The Chaco War was the first major Latin American conflict in which aircraft were used. This aerial war carried a large human and materiel cost. At that time, Bolivia possessed one of the greatest aerial forces in the region, however this fact did not prevent its final defeat. Bolivia lacked the expertise to utilise its aerial forces, and was thus unable to maximise its use of military aviation.
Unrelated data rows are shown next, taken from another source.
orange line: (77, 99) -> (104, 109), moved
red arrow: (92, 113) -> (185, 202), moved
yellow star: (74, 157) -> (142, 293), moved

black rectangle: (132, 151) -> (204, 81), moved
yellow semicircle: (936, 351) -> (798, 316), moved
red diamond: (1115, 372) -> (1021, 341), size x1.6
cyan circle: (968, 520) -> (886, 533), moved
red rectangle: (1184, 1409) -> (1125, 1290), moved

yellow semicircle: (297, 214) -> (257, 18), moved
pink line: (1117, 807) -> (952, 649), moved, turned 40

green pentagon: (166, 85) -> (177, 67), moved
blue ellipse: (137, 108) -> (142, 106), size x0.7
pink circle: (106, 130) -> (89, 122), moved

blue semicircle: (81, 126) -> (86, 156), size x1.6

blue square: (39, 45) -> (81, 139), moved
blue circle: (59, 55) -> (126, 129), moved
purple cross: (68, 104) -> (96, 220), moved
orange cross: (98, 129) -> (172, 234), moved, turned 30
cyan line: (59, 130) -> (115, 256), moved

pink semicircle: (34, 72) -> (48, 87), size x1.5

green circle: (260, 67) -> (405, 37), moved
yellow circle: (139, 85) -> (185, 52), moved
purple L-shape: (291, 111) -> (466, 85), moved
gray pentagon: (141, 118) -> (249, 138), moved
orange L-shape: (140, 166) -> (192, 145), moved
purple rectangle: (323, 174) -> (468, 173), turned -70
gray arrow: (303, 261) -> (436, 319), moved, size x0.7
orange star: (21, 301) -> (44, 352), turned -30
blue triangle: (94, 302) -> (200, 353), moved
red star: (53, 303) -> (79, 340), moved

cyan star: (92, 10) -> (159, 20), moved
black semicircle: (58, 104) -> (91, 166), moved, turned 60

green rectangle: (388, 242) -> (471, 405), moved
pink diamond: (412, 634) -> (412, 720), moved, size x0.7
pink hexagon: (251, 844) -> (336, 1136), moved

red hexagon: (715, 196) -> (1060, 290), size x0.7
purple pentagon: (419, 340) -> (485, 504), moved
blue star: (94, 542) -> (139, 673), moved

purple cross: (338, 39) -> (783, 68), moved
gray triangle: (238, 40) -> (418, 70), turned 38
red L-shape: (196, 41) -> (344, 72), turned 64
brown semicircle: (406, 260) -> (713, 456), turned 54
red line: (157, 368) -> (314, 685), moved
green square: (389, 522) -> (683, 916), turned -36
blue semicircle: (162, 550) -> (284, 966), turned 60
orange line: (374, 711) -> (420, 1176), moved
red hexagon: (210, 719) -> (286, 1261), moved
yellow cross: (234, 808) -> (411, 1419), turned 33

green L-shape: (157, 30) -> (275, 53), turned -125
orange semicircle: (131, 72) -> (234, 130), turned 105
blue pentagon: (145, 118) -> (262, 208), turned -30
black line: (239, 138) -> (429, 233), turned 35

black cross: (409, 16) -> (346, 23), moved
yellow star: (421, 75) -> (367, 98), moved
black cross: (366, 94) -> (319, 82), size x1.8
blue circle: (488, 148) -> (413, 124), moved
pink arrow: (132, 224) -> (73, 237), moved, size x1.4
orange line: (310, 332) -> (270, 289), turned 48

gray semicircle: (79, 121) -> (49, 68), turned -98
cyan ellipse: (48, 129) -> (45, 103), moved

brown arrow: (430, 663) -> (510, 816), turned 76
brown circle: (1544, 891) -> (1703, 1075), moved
Paraguay had a small number of pilots and technicians, all veterans of the revolution of 1922. The 1922 revolution was a brief civil war in which the government and the rebels used aircraft in the operations, and José Félix Estigarribia could be considered an innovator in the military use of aircraft on the continent.

==Background==
Between July and August 1932, the Paraguayans built a landing strip at the advance base of Isla Poi and deployed a small force of combat aircraft for reconnaissance purposes, which was practically all the military aircraft which Paraguay possessed. Bolivia's air force was numerically superior, but was limited by the lack of airfields close to the combat zone. Despite this disadvantage, the Bolivian Army Air Corps was able to conduct attacks in a relatively effective manner.

Lieutenant Colonel Bernardino Bilbao Rioja took charge of the Bolivian Air Corps in the Chaco and initiated the operations in July 1932, concentrating his forces on the primary base of Villa Montes, out of an advanced base in Muñoz, nowadays Fort General Díaz, in Paraguayan territory.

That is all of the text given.